> **Work order**
Where the line containing "Trung ương MTTQ Việt Nam nhấn mạnh, chỉ khi" appears, begin retyping; continue exactly through the final line of the data. Omit every picture.

#### Data provided

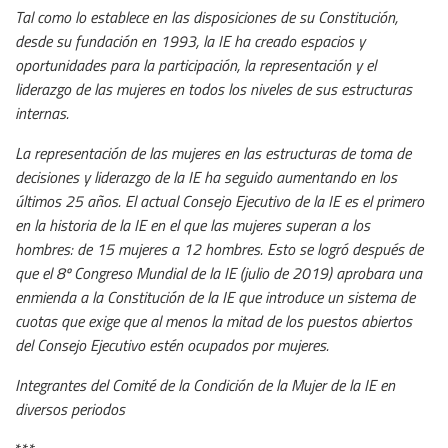
Tal como lo establece en las disposiciones de su Constitución,
desde su fundación en 1993, la IE ha creado espacios y
oportunidades para la participación, la representación y el
liderazgo de las mujeres en todos los niveles de sus estructuras
internas.
La representación de las mujeres en las estructuras de toma de
decisiones y liderazgo de la IE ha seguido aumentando en los
últimos 25 años. El actual Consejo Ejecutivo de la IE es el primero
en la historia de la IE en el que las mujeres superan a los
hombres: de 15 mujeres a 12 hombres. Esto se logró después de
que el 8º Congreso Mundial de la IE (julio de 2019) aprobara una
enmienda a la Constitución de la IE que introduce un sistema de
cuotas que exige que al menos la mitad de los puestos abiertos
del Consejo Ejecutivo estén ocupados por mujeres.
Integrantes del Comité de la Condición de la Mujer de la IE en
diversos periodos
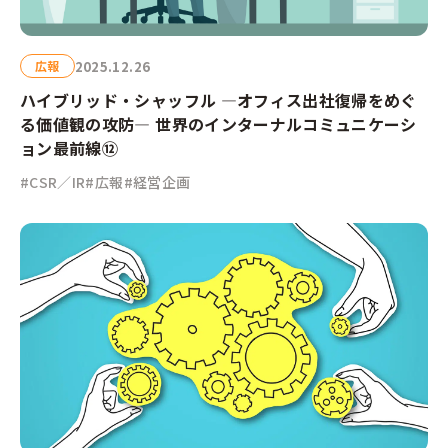
2025.12.26
広報
ハイブリッド・シャッフル ―オフィス出社復帰をめぐ
る価値観の攻防― 世界のインターナルコミュニケーシ
ョン最前線⑫
#CSR／IR
#広報
#経営企画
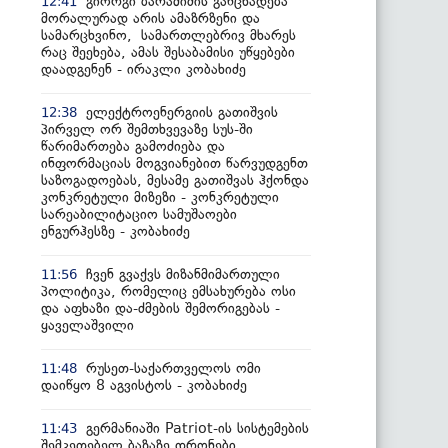
გიორგი ბარამიძის განცხადება
12:41
მორალურად არის ამაზრზენი და
სამარცხვინო, სამართლებრივ მხარეს
რაც შეეხება, ამას შესაბამისი უწყებები
დაადგენენ - ირაკლი კობახიძე
ელექტროენერგიის გათიშვის
12:38
პირველ ორ შემთხვევაზე სუს-ში
წარიმართება გამოძიება და
ინფორმაციას მოგვიანებით წარვუდგენთ
საზოგადოებას, მესამე გათიშვას ჰქონდა
კონკრეტული მიზეზი - კონკრეტული
სარეაბილიტაციო სამუშაოები
ენგურჰესზე - კობახიძე
ჩვენ გვაქვს მიზანმიმართული
11:56
პოლიტიკა, რომელიც ემსახურება ოსი
და აფხაზი და-ძმების შემორიგებას -
ყაველაშვილი
რუსეთ-საქართველოს ომი
11:48
დაიწყო 8 აგვისტოს - კობახიძე
გერმანიაში Patriot-ის სისტემების
11:43
შემკეთებელ ბაზაზე დრონები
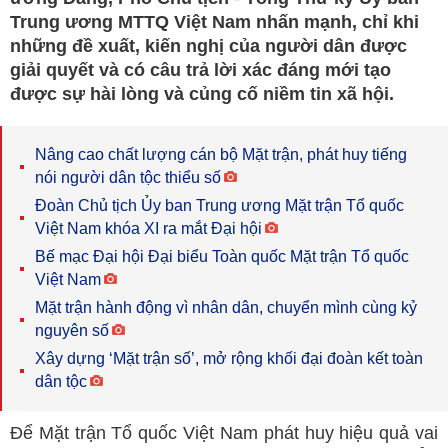
Trung ương MTTQ Việt Nam nhấn mạnh, chỉ khi
những đề xuất, kiến nghị của người dân được
giải quyết và có câu trả lời xác đáng mới tạo
được sự hài lòng và củng cố niềm tin xã hội.
Nâng cao chất lượng cán bộ Mặt trận, phát huy tiếng
nói người dân tộc thiểu số
Đoàn Chủ tịch Ủy ban Trung ương Mặt trận Tổ quốc
Việt Nam khóa XI ra mắt Đại hội
Bế mạc Đại hội Đại biểu Toàn quốc Mặt trận Tổ quốc
Việt Nam
Mặt trận hành động vì nhân dân, chuyển mình cùng kỷ
nguyên số
Xây dựng ‘Mặt trận số’, mở rộng khối đại đoàn kết toàn
dân tộc
Để Mặt trận Tổ quốc Việt Nam phát huy hiệu quả vai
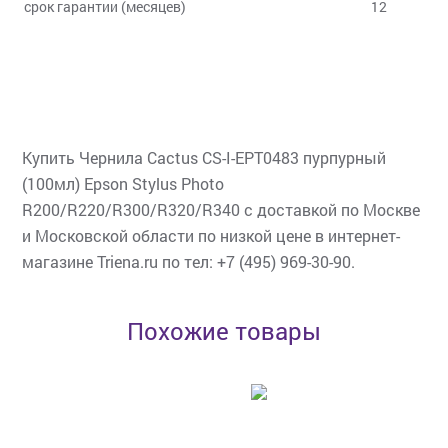
срок гарантии (месяцев)
12
Купить Чернила Cactus CS-I-EPT0483 пурпурный
(100мл) Epson Stylus Photo
R200/R220/R300/R320/R340 с доставкой по Москве
и Московской области по низкой цене в интернет-
магазине Triena.ru по тел: +7 (495) 969-30-90.
Похожие товары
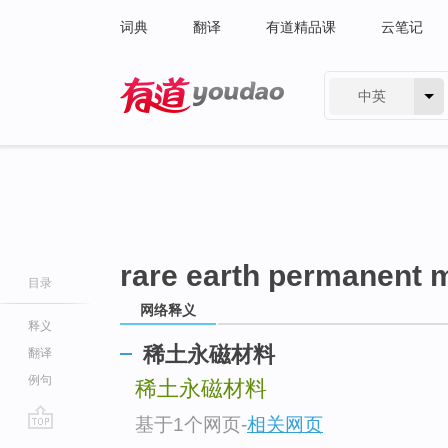
词典
翻译
有道精品课
云笔记
中英
有道 - 网易旗下搜索
rare earth permanent 
目录
网络释义
释义
稀土永磁材料
翻译
例句
稀土永磁材料
基于1个网页
-
相关网页
go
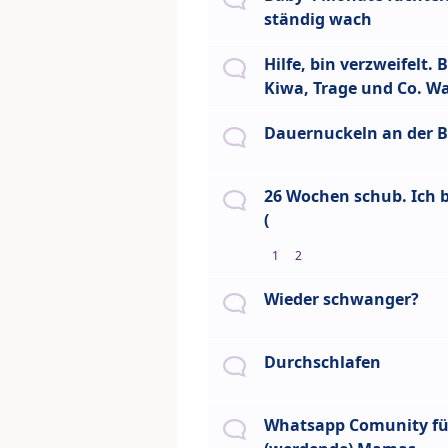
ständig wach
Hilfe, bin verzweifelt.
Kiwa, Trage und Co. W
Dauernuckeln an der B
26 Wochen schub. Ich bi
(
1
2
Wieder schwanger?
Durchschlafen
Whatsapp Comunity fü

########

> **Answer box**
Trung ương MTTQ Việt Nam nhấn mạnh, chỉ khi
những đề xuất, kiến nghị của người dân được
giải quyết và có câu trả lời xác đáng mới tạo
được sự hài lòng và củng cố niềm tin xã hội.
Nâng cao chất lượng cán bộ Mặt trận, phát huy tiếng
nói người dân tộc thiểu số
Đoàn Chủ tịch Ủy ban Trung ương Mặt trận Tổ quốc
Việt Nam khóa XI ra mắt Đại hội
Bế mạc Đại hội Đại biểu Toàn quốc Mặt trận Tổ quốc
Việt Nam
Mặt trận hành động vì nhân dân, chuyển mình cùng kỷ
nguyên số
Xây dựng ‘Mặt trận số’, mở rộng khối đại đoàn kết toàn
dân tộc
Để Mặt trận Tổ quốc Việt Nam phát huy hiệu quả vai
срок гарантии (месяцев)
12
Купить Чернила Cactus CS-I-EPT0483 пурпурный
(100мл) Epson Stylus Photo
R200/R220/R300/R320/R340 с доставкой по Москве
и Московской области по низкой цене в интернет-
магазине Triena.ru по тел: +7 (495) 969-30-90.
Похожие товары
词典
翻译
有道精品课
云笔记
中英
有道 - 网易旗下搜索
rare earth permanent 
目录
网络释义
释义
稀土永磁材料
翻译
例句
稀土永磁材料
基于1个网页
-
相关网页
go
ständig wach
Hilfe, bin verzweifelt.
Kiwa, Trage und Co. W
Dauernuckeln an der B
26 Wochen schub. Ich bi
(
1
2
Wieder schwanger?
Durchschlafen
Whatsapp Comunity fü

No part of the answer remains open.